[What the task asks]
Only the text is wanted; write out each record below exactly and exclude all pictures.

[Available data]
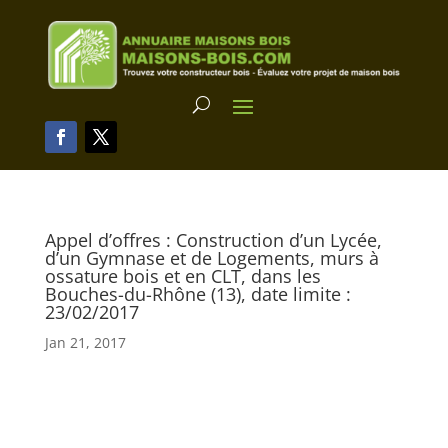
Appel d’offres : Construction d’un Lycée,
d’un Gymnase et de Logements, murs à
ossature bois et en CLT, dans les
Bouches-du-Rhône (13), date limite :
23/02/2017
Jan 21, 2017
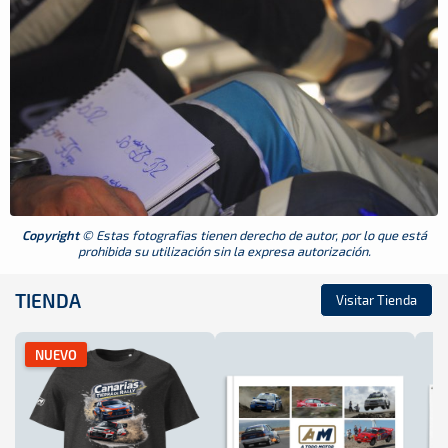
Copyright
© Estas fotografias tienen derecho de autor, por lo que está
prohibida su utilización sin la expresa autorización.
TIENDA
Visitar Tienda
NUEVO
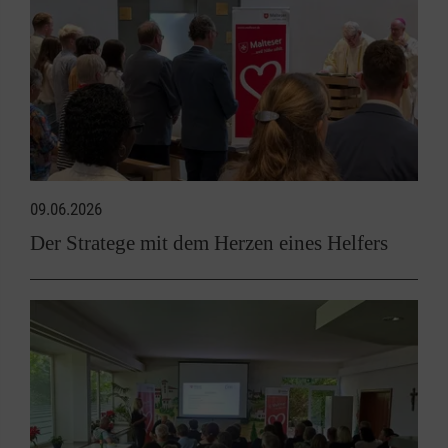
09.06.2026
Der Stratege mit dem Herzen eines Helfers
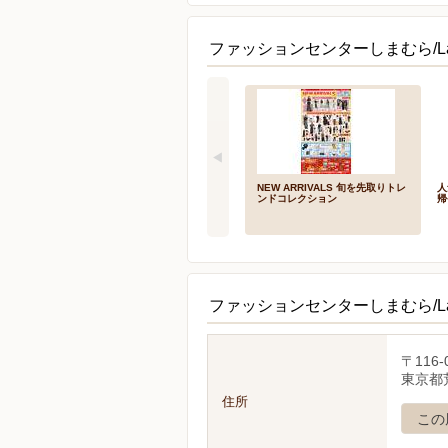
ファッションセンターしまむら/L
NEW ARRIVALS 旬を先取りトレ
人
ンドコレクション
帰
ファッションセンターしまむら/L
〒116-
東京都荒
住所
この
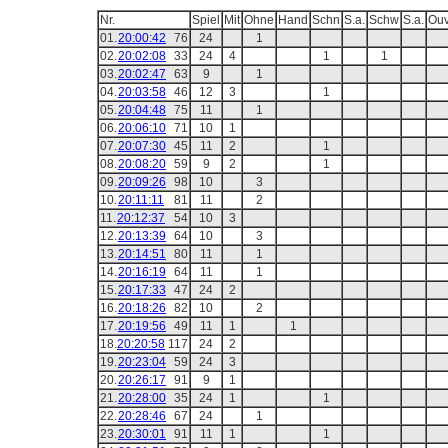
Nr.
Spiel
Mit
Ohne
Hand
Schn
S.a.
Schw
S.a.
Ou
01.
20:00:42
76
24
1
02.
20:02:08
33
24
4
1
1
03.
20:02:47
63
9
1
04.
20:03:58
46
12
3
1
05.
20:04:48
75
11
1
06.
20:06:10
71
10
1
07.
20:07:30
45
11
2
1
08.
20:08:20
59
9
2
1
09.
20:09:26
98
10
3
10.
20:11:11
81
11
2
11.
20:12:37
54
10
3
12.
20:13:39
64
10
3
13.
20:14:51
80
11
1
14.
20:16:19
64
11
1
15.
20:17:33
47
24
2
16.
20:18:26
82
10
2
17.
20:19:56
49
11
1
1
18.
20:20:58
117
24
2
19.
20:23:04
59
24
3
20.
20:26:17
91
9
1
21.
20:28:00
35
24
1
1
22.
20:28:46
67
24
1
23.
20:30:01
91
11
1
1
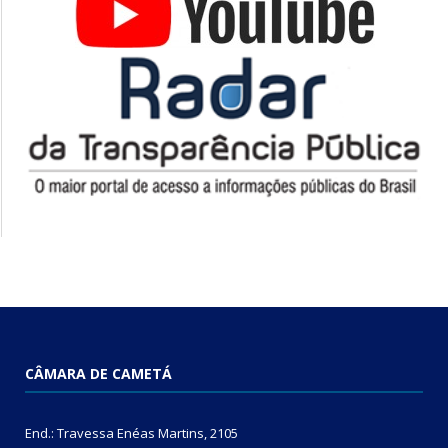
CÂMARA DE CAMETÁ
End.: Travessa Enéas Martins, 2105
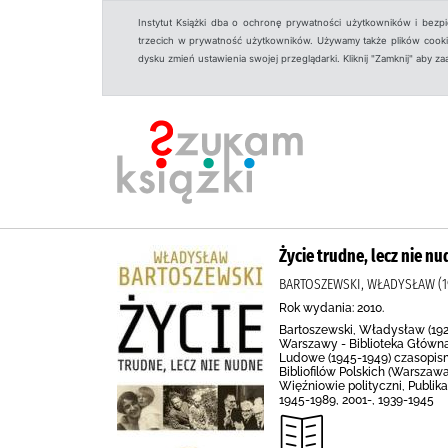
Instytut Książki dba o ochronę prywatności użytkowników i bezp
trzecich w prywatność użytkowników. Używamy także plików cookies
dysku zmień ustawienia swojej przeglądarki. Kliknij "Zamknij" aby z
Życie trudne, lecz nie n
BARTOSZEWSKI, WŁADYSŁAW (19
Rok wydania: 2010.
Bartoszewski, Władysław (1922-
Warszawy - Biblioteka Główna
Ludowe (1945-1949) czasopism
Bibliofilów Polskich (Warszaw
Więźniowie polityczni, Publika
1945-1989, 2001-, 1939-1945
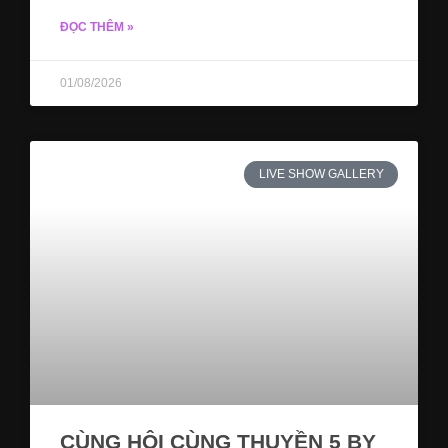
ĐỌC THÊM »
01/08/2026
LIVE SHOW GALLERY
CÙNG HỘI CÙNG THUYỀN 5 BY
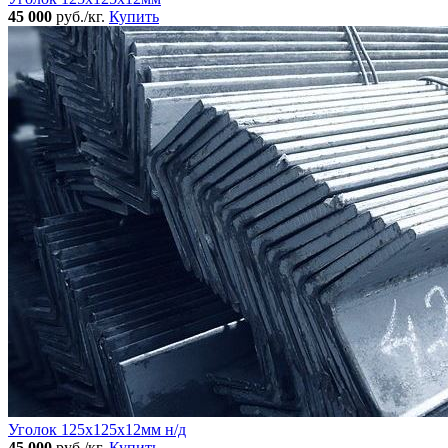
45 000
руб./кг.
Купить
Уголок 125x125х12мм н/д
45 000
руб./кг.
Купить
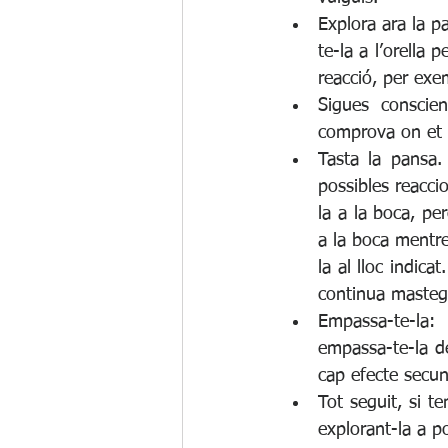
Explora ara la p
te-la a l’orella 
reacció, per exe
Sigues conscien
comprova on et v
Tasta la pansa. 
possibles reacci
la a la boca, pe
a la boca mentre
la al lloc indica
continua mastega
Empassa-te-la:
empassa-te-la de
cap efecte secun
Tot seguit, si te
explorant-la a p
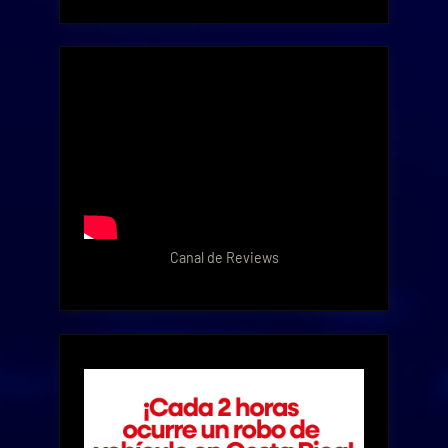
Canal de Reviews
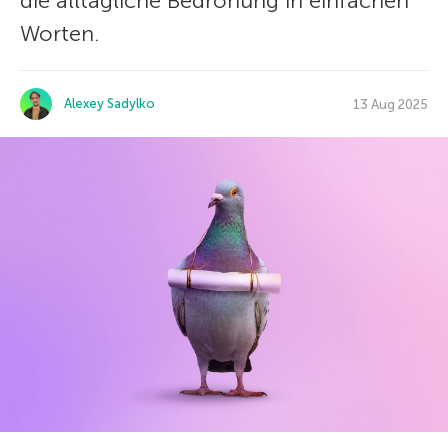
die alltägliche Bedrohung in einfachen
Worten.
Alexey Sadylko
13 Aug 2025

[Task result]
Appel d’offres : Construction d’un Lycée,
d’un Gymnase et de Logements, murs à
ossature bois et en CLT, dans les
Bouches-du-Rhône (13), date limite :
23/02/2017
Jan 21, 2017
Copyright
© Estas fotografias tienen derecho de autor, por lo que está
prohibida su utilización sin la expresa autorización.
TIENDA
Visitar Tienda
NUEVO
09.06.2026
Der Stratege mit dem Herzen eines Helfers
ファッションセンターしまむら/L
NEW ARRIVALS 旬を先取りトレ
人
ンドコレクション
帰
ファッションセンターしまむら/L
〒116-
東京都荒
住所
この
Nr.
Spiel
Mit
Ohne
Hand
Schn
S.a.
Schw
S.a.
Ou
01.
20:00:42
76
24
1
02.
20:02:08
33
24
4
1
1
03.
20:02:47
63
9
1
04.
20:03:58
46
12
3
1
05.
20:04:48
75
11
1
06.
20:06:10
71
10
1
07.
20:07:30
45
11
2
1
08.
20:08:20
59
9
2
1
09.
20:09:26
98
10
3
10.
20:11:11
81
11
2
11.
20:12:37
54
10
3
12.
20:13:39
64
10
3
13.
20:14:51
80
11
1
14.
20:16:19
64
11
1
15.
20:17:33
47
24
2
16.
20:18:26
82
10
2
17.
20:19:56
49
11
1
1
18.
20:20:58
117
24
2
19.
20:23:04
59
24
3
20.
20:26:17
91
9
1
21.
20:28:00
35
24
1
1
22.
20:28:46
67
24
1
23.
20:30:01
91
11
1
1
CÂMARA DE CAMETÁ
End.: Travessa Enéas Martins, 2105
Instytut Książki dba o ochronę prywatności użytkowników i bezp
trzecich w prywatność użytkowników. Używamy także plików cookies
dysku zmień ustawienia swojej przeglądarki. Kliknij "Zamknij" aby z
Życie trudne, lecz nie n
BARTOSZEWSKI, WŁADYSŁAW (19
Rok wydania: 2010.
Bartoszewski, Władysław (1922-
Warszawy - Biblioteka Główna
Ludowe (1945-1949) czasopism
Bibliofilów Polskich (Warszaw
Więźniowie polityczni, Publika
1945-1989, 2001-, 1939-1945
ĐỌC THÊM »
01/08/2026
LIVE SHOW GALLERY
CÙNG HỘI CÙNG THUYỀN 5 BY
45 000
руб./кг.
Купить
Уголок 125x125х12мм н/д
45 000
руб./кг.
Купить
Explora ara la p
te-la a l’orella 
reacció, per exe
Sigues conscien
comprova on et v
Tasta la pansa. 
possibles reacci
la a la boca, pe
a la boca mentre
la al lloc indica
continua mastega
Empassa-te-la:
empassa-te-la de
cap efecte secun
Tot seguit, si te
explorant-la a p
Canal de Reviews
die alltägliche Bedrohung in einfachen
Worten.
Alexey Sadylko
13 Aug 2025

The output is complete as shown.